*Exercise brief*
Examine the entries and show every line in which the word "Samsung" is found.

+-------+

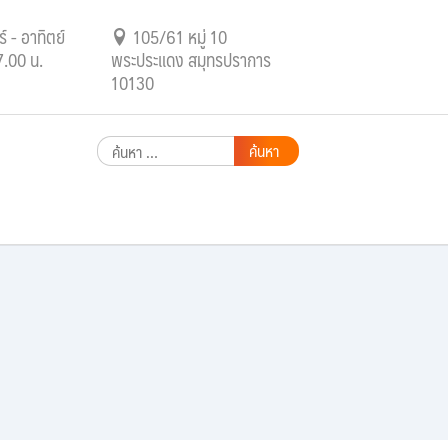
์ - อาทิตย์
105/61 หมู่ 10
7.00 น.
พระประแดง สมุทรปราการ
10130
ค้นหา
สำหรับ:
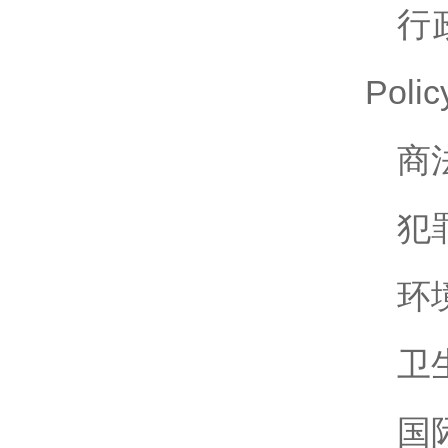
行
Polic
商
犯
环
卫
国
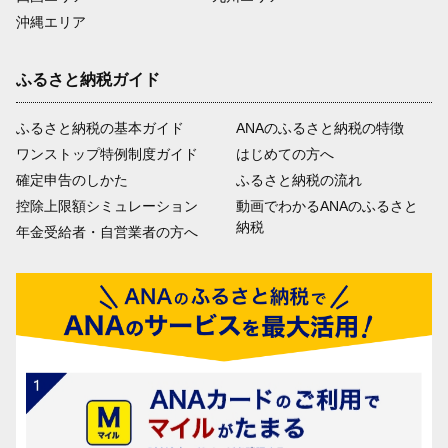
沖縄エリア
ふるさと納税ガイド
ふるさと納税の基本ガイド
ANAのふるさと納税の特徴
ワンストップ特例制度ガイド
はじめての方へ
確定申告のしかた
ふるさと納税の流れ
控除上限額シミュレーション
動画でわかるANAのふるさと
納税
年金受給者・自営業者の方へ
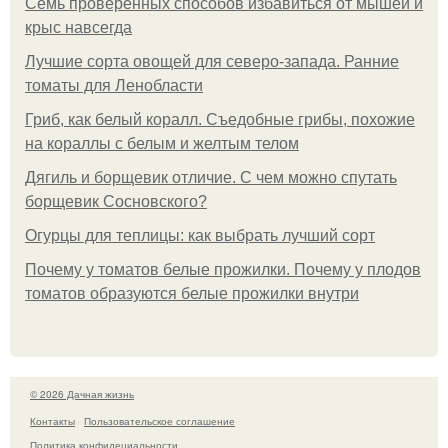
Семь проверенных способов избавиться от мышей и
крыс навсегда
Лучшие сорта овощей для северо-запада. Ранние
томаты для Ленобласти
Гриб, как белый коралл. Съедобные грибы, похожие
на кораллы с белым и желтым телом
Дягиль и борщевик отличие. С чем можно спутать
борщевик Сосновского?
Огурцы для теплицы: как выбрать лучший сорт
Почему у томатов белые прожилки. Почему у плодов
томатов образуются белые прожилки внутри
© 2026 Дачная жизнь
Контакты
Пользовательское соглашение
Политика конфидециальности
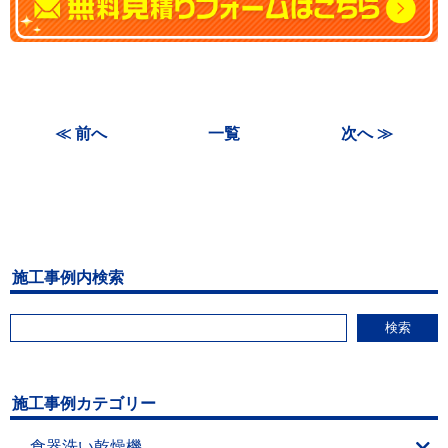
≪ 前へ
一覧
次へ ≫
施工事例内検索
検索
施工事例カテゴリー
食器洗い乾燥機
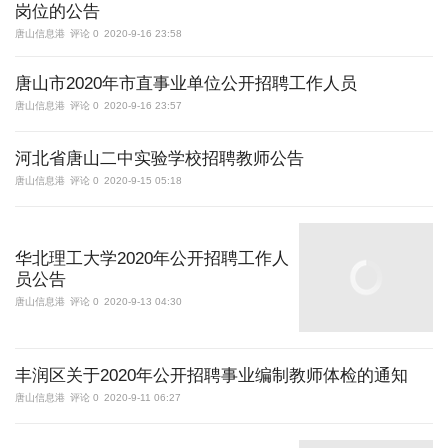
岗位的公告
唐山信息港
评论 0
2020-9-16 23:58
唐山市2020年市直事业单位公开招聘工作人员
唐山信息港
评论 0
2020-9-16 23:57
河北省唐山二中实验学校招聘教师公告
唐山信息港
评论 0
2020-9-15 05:18
华北理工大学2020年公开招聘工作人
员公告
唐山信息港
评论 0
2020-9-13 04:30
丰润区关于2020年公开招聘事业编制教师体检的通知
唐山信息港
评论 0
2020-9-11 06:27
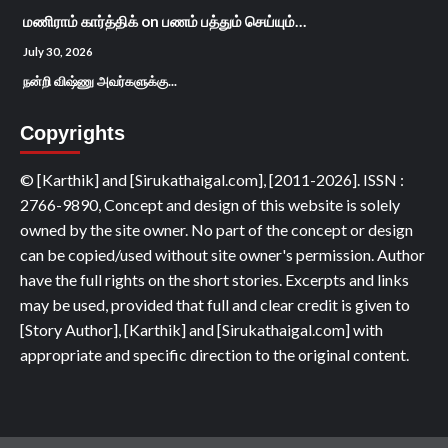
மணிராம் கார்த்திக்
on
பணம் பத்தும் செய்யும்…
July 30, 2026
நன்றி விஷ்ணு அவர்களுக்கு...
Copyrights
© [Karthik] and [Sirukathaigal.com], [2011-2026]. ISSN :
2766-9890, Concept and design of this website is solely
owned by the site owner. No part of the concept or design
can be copied/used without site owner's permission. Author
have the full rights on the short stories. Excerpts and links
may be used, provided that full and clear credit is given to
[Story Author], [Karthik] and [Sirukathaigal.com] with
appropriate and specific direction to the original content.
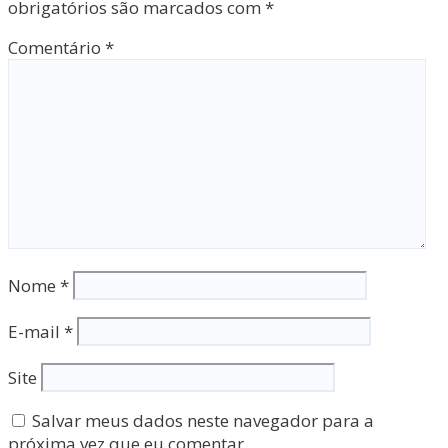
obrigatórios são marcados com
*
Comentário
*
Nome
*
E-mail
*
Site
Salvar meus dados neste navegador para a
próxima vez que eu comentar.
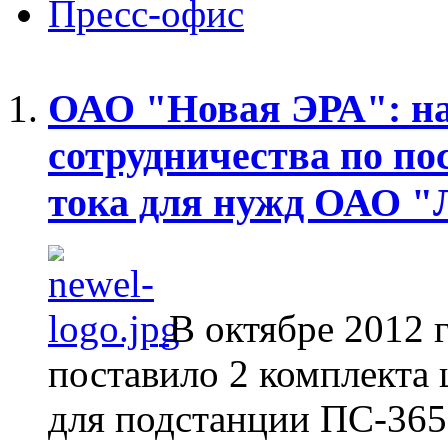
Пресс-офис
ОАО "Новая ЭРА": н
сотрудничества по по
тока для нужд ОАО "
В октябре 2012
поставило 2 комплекта
для подстанции ПС-365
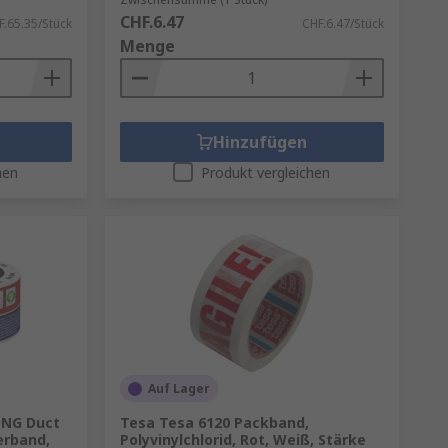
CHF.6.47
F.65.35/Stück
CHF.6.47/Stück
Menge
Hinzufügen
hen
Produkt vergleichen
Auf Lager
ONG Duct
Tesa Tesa 6120 Packband,
erband,
Polyvinylchlorid, Rot, Weiß, Stärke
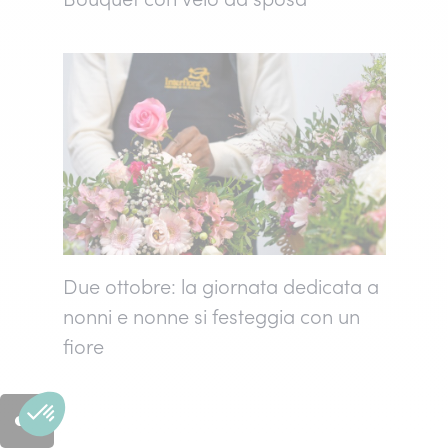
Due ottobre: la giornata dedicata a
nonni e nonne si festeggia con un
fiore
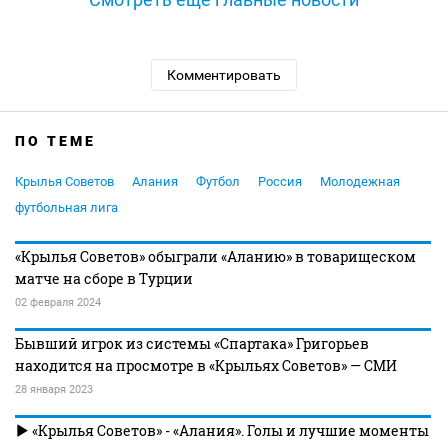
Комментировать
ПО ТЕМЕ
Крылья Советов
Алания
Футбол
Россия
Молодежная
футбольная лига
«Крылья Советов» обыграли «Аланию» в товарищеском
матче на сборе в Турции
02 февраля 2024
Бывший игрок из системы «Спартака» Григорьев
находится на просмотре в «Крыльях Советов» — СМИ
28 января 2023
«Крылья Советов» - «Алания». Голы и лучшие моменты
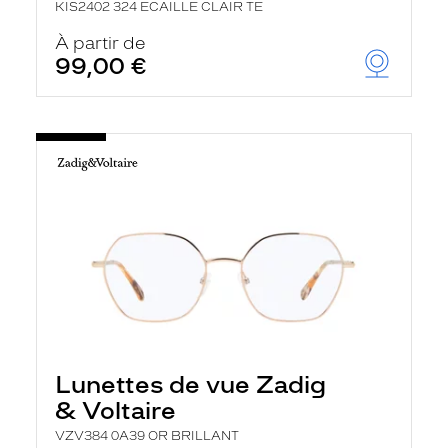
KIS2402 324 ECAILLE CLAIR TE
À partir de
99,00 €
Lunettes de vue Zadig
& Voltaire
VZV384 0A39 OR BRILLANT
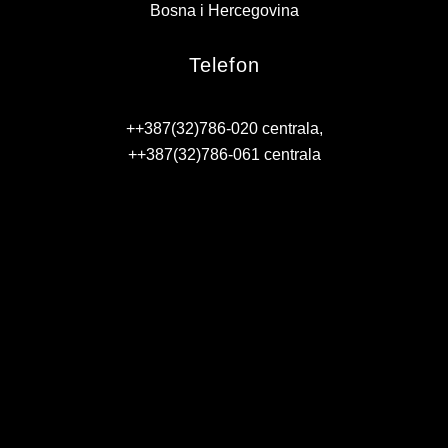
Bosna i Hercegovina
Telefon
++387(32)786-020 centrala,
++387(32)786-061 centrala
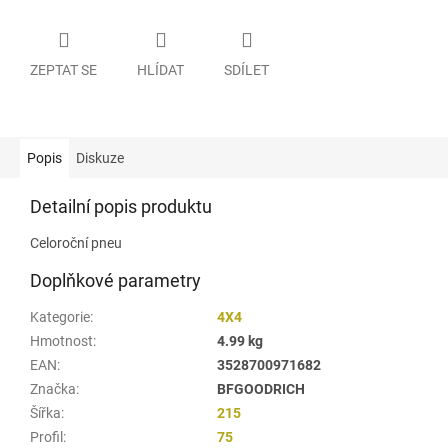
ZEPTAT SE
HLÍDAT
SDÍLET
Popis
Diskuze
Detailní popis produktu
Celoroční pneu
Doplňkové parametry
Kategorie
:
4X4
Hmotnost
:
4.99 kg
EAN
:
3528700971682
Značka
:
BFGOODRICH
Šířka
:
215
Profil
:
75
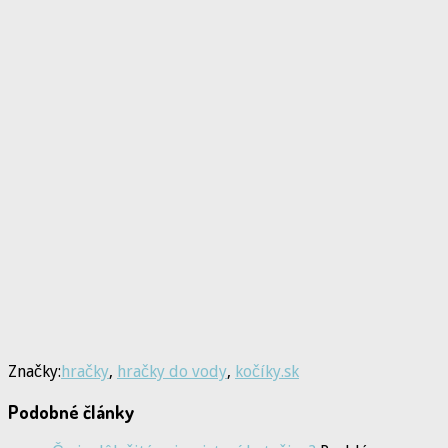
Značky:
hračky
,
hračky do vody
,
kočíky.sk
Podobné články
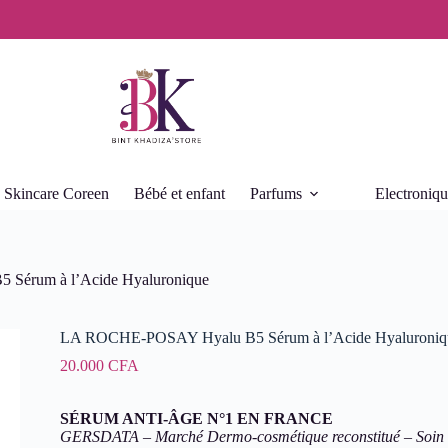
Skincare Coreen
Bébé et enfant
Parfums
Electroniq
Sérum à l’Acide Hyaluronique
LA ROCHE-POSAY Hyalu B5 Sérum à l’Acide Hyaluroniq
20.000
CFA
SÉRUM ANTI-ÂGE N°1 EN FRANCE
GERSDATA – Marché Dermo-cosmétique reconstitué – Soin V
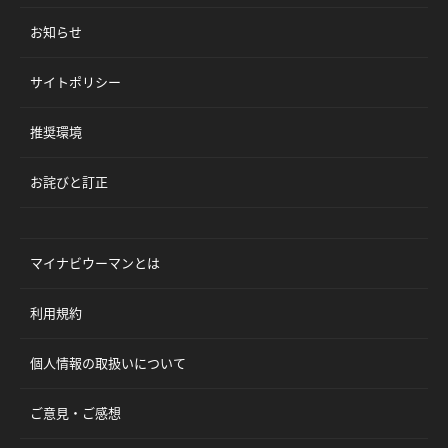
お知らせ
サイトポリシー
推奨環境
お詫びと訂正
マイナビウーマンとは
利用規約
個人情報の取扱いについて
ご意見・ご感想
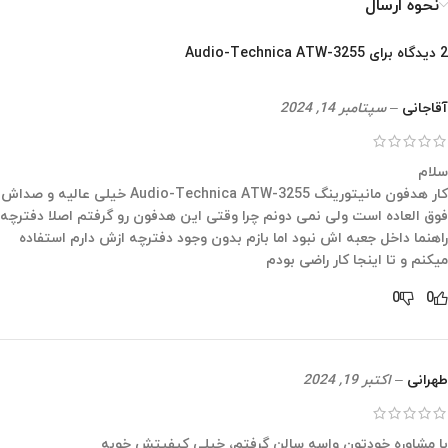
نحوه ارسال
2 دیدگاه برای
Audio-Technica ATW-3255
آقاجانی
–
سپتامبر 14, 2024
سلام
کار هدفون مانیتورینگ Audio-Technica ATW-3255 خیلی عالیه و صداش
فوق العاده است ولی نمی دونم چرا وقتی این هدفون رو گرفتم اصلا دفترچه
راهنما داخل جعبه اش نبود اما بازم بدون وجود دفترچه ازش دارم استفاده
میکنم و تا اینجا کار راضی بودم
0
0
طهرانی
–
اکتبر 19, 2024
با مشاوره خودتون واسه سالن گرفتم، خیلی کیفیتش خوبه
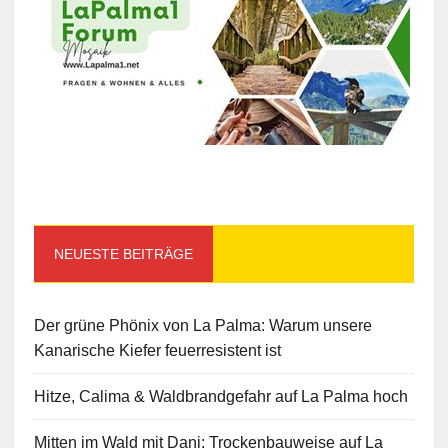
NEUESTE BEITRÄGE
Der grüne Phönix von La Palma: Warum unsere
Kanarische Kiefer feuerresistent ist
Hitze, Calima & Waldbrandgefahr auf La Palma hoch
Mitten im Wald mit Dani: Trockenbauweise auf La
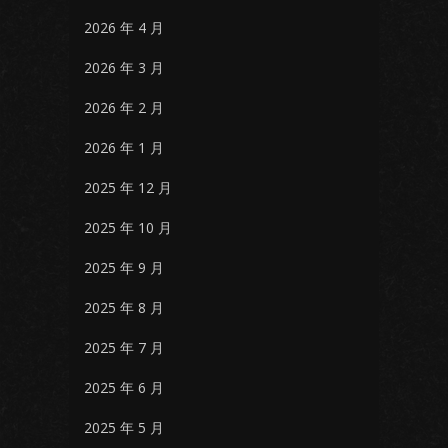
2026 年 4 月
2026 年 3 月
2026 年 2 月
2026 年 1 月
2025 年 12 月
2025 年 10 月
2025 年 9 月
2025 年 8 月
2025 年 7 月
2025 年 6 月
2025 年 5 月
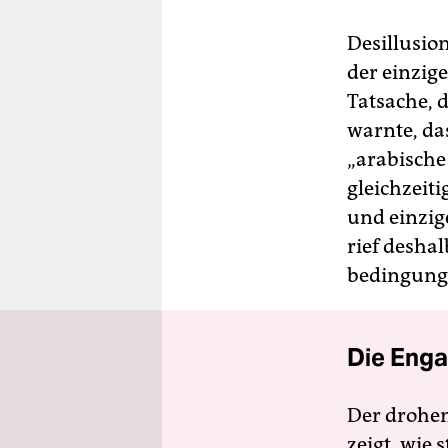
Desillusion
der einzig
Tatsache, d
warnte, da
„arabische
gleichzeit
und einzig
rief deshal
bedingungs
Die Enga
Der drohe
zeigt, wie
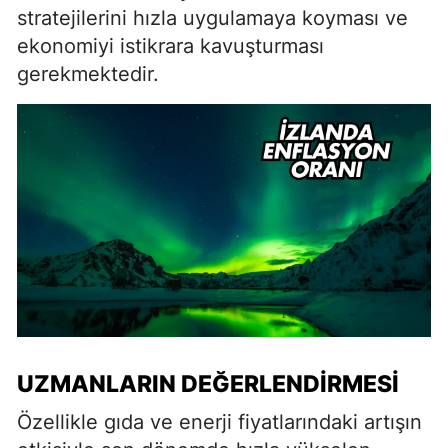
stratejilerini hızla uygulamaya koyması ve
ekonomiyi istikrara kavuşturması
gerekmektedir.
UZMANLARIN DEĞERLENDIRMESI
Özellikle gıda ve enerji fiyatlarındaki artışın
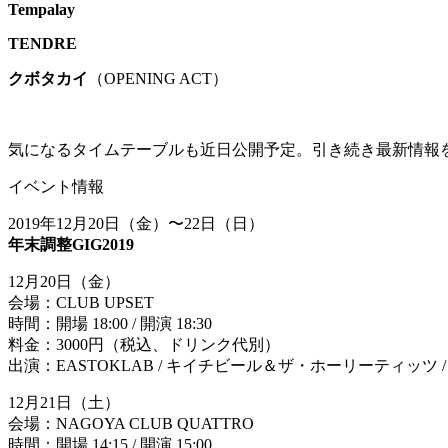
Tempalay
TENDRE
クボタカイ
（OPENING ACT）
気になるタイムテーブルも近日公開予定。引き続き最新情報
イベント情報
2019年12月20日（金）〜22日（日）
年末調整GIG2019
12月20日（金）
会場：CLUB UPSET
時間：開場 18:00 / 開演 18:30
料金：3000円（税込、ドリンク代別）
出演：EASTOKLAB / キイチビール＆ザ・ホーリーティッツ / NITR
12月21日（土）
会場：NAGOYA CLUB QUATTRO
時間：開場 14:15 / 開演 15:00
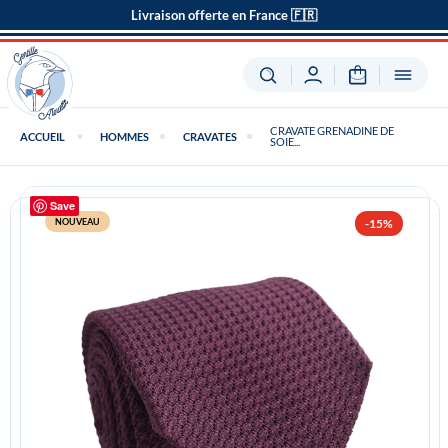
Livraison offerte en France 🇫🇷
CRAVATE GRENADINE DE
ACCUEIL
HOMMES
CRAVATES
SOIE...
Save
NOUVEAU
-15%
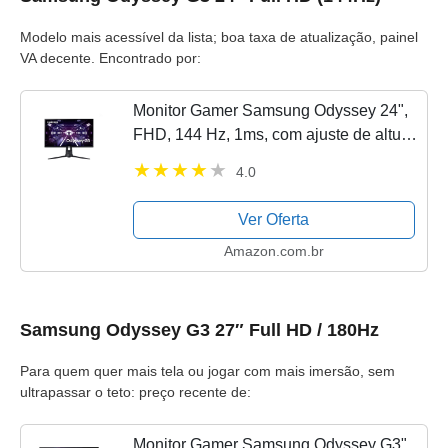
Modelo mais acessível da lista; boa taxa de atualização, painel
VA decente. Encontrado por:
Monitor Gamer Samsung Odyssey 24",
FHD, 144 Hz, 1ms, com ajuste de altura,
HDMI, DP, VGA, Freesync, Preto, Série
4.0
G3
Ver Oferta
Amazon.com.br
Samsung Odyssey G3 27″ Full HD / 180Hz
Para quem quer mais tela ou jogar com mais imersão, sem
ultrapassar o teto: preço recente de:
Monitor Gamer Samsung Odyssey G3",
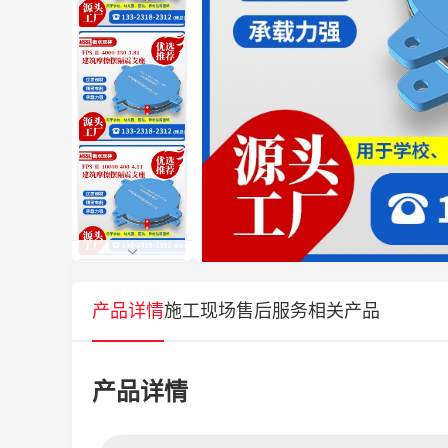
产品详情
施工现场
售后服务
相关产品
产品详情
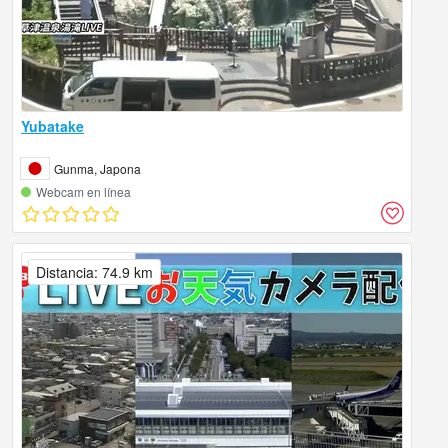
Yubatake
Gunma, Japona
Webcam en línea
Distancia: 74.9 km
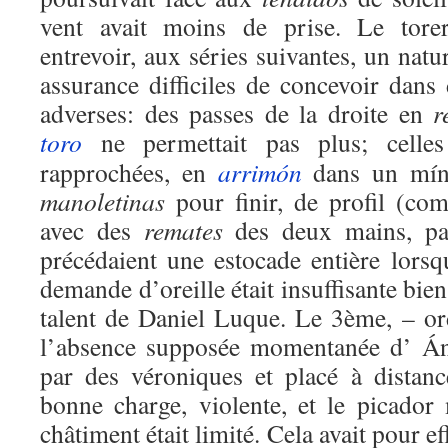
vent avait moins de prise. Le torer
entrevoir, aux séries suivantes, un natu
assurance difficiles de concevoir dans 
adverses: des passes de la droite en
r
toro
ne permettait pas plus; celle
rapprochées, en
arrimón
dans un mín
manoletinas
pour finir, de profil (c
avec des
remates
des deux mains, par
précédaient une estocade entière lorsq
demande d’oreille était insuffisante bie
talent de Daniel Luque. Le 3ème, – o
l’absence supposée momentanée d’ Áng
par des véroniques et placé à distan
bonne charge, violente, et le picador
châtiment était limité. Cela avait pour 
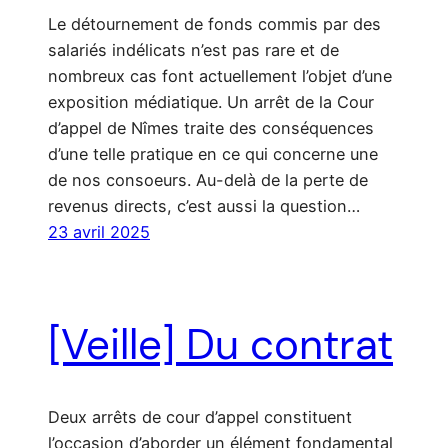
Le détournement de fonds commis par des
salariés indélicats n’est pas rare et de
nombreux cas font actuellement l’objet d’une
exposition médiatique. Un arrêt de la Cour
d’appel de Nîmes traite des conséquences
d’une telle pratique en ce qui concerne une
de nos consoeurs. Au-delà de la perte de
revenus directs, c’est aussi la question…
23 avril 2025
[Veille] Du contrat
Deux arrêts de cour d’appel constituent
l’occasion d’aborder un élément fondamental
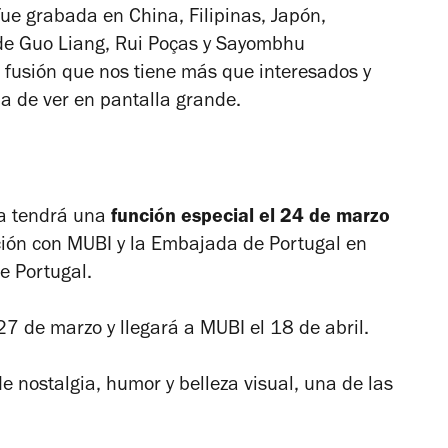
ue grabada en China, Filipinas, Japón,
a de Guo Liang, Rui Poças y Sayombhu
fusión que nos tiene más que interesados y
a de ver en pantalla grande.
la tendrá una
función especial el 24 de marzo
ción con MUBI y la Embajada de Portugal en
e Portugal.
27 de marzo y llegará a MUBI el 18 de abril.
e nostalgia, humor y belleza visual, una de las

+-------+

*Exercise solution*
Monitor Gamer Samsung Odyssey 24",
Samsung Odyssey G3 27″ Full HD / 180Hz
Monitor Gamer Samsung Odyssey G3",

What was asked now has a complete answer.